File::OldSlurp -- single call read & write file routines; read directories
use File::OldSlurp; $all_of_it = read_file($filename); @all_lines = read_file($filename); write_file($filename, @contents) overwrite_file($filename, @new_contnts); append_file($filename, @additional_contents); @files = read_dir($directory);
These are quickie routines that are meant to save a couple of lines of code over and over again. They do not do anything fancy.
read_file() does what you would expect. If you are using its output in array context, then it returns an array of lines. If you are calling it from scalar context, then returns the entire file in a single string.

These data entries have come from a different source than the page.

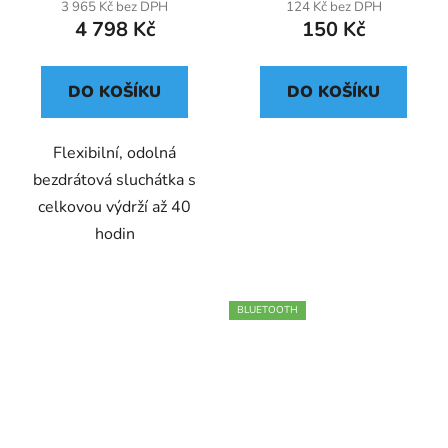
3 965 Kč bez DPH
124 Kč bez DPH
4 798 Kč
150 Kč
DO KOŠÍKU
DO KOŠÍKU
Flexibilní, odolná
bezdrátová sluchátka s
celkovou výdrží až 40
hodin
BLUETOOTH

It croaks()s if it can't open the file.
write_file() creates or overwrites files.
append_file() appends to a file.
overwrite_file() does an in-place update of an existing file or creates a new file if it didn't already exist. Write_file will also replace a file. The difference is that the first that that write_file() does is to truncate the file whereas the last thing that overwrite_file() is to truncate the file (to it's new length). Overwrite_file() should be used in situations where you have a file that always needs to have contents, even in the middle of an update.
read_dir() returns all of the entries in a directory except for "." and "..". It croaks if it cannot open the directory.
This module used to be called File::Slurp. Uri Guttman <firstname.lastname@example.org> wrote a version with more features and more speed. I gave the namespace to him. However, this version still has some merit: it is much smaller and thus if speed of complilation is more important that slurping speed, and you don't need the new features, then this version is still useful.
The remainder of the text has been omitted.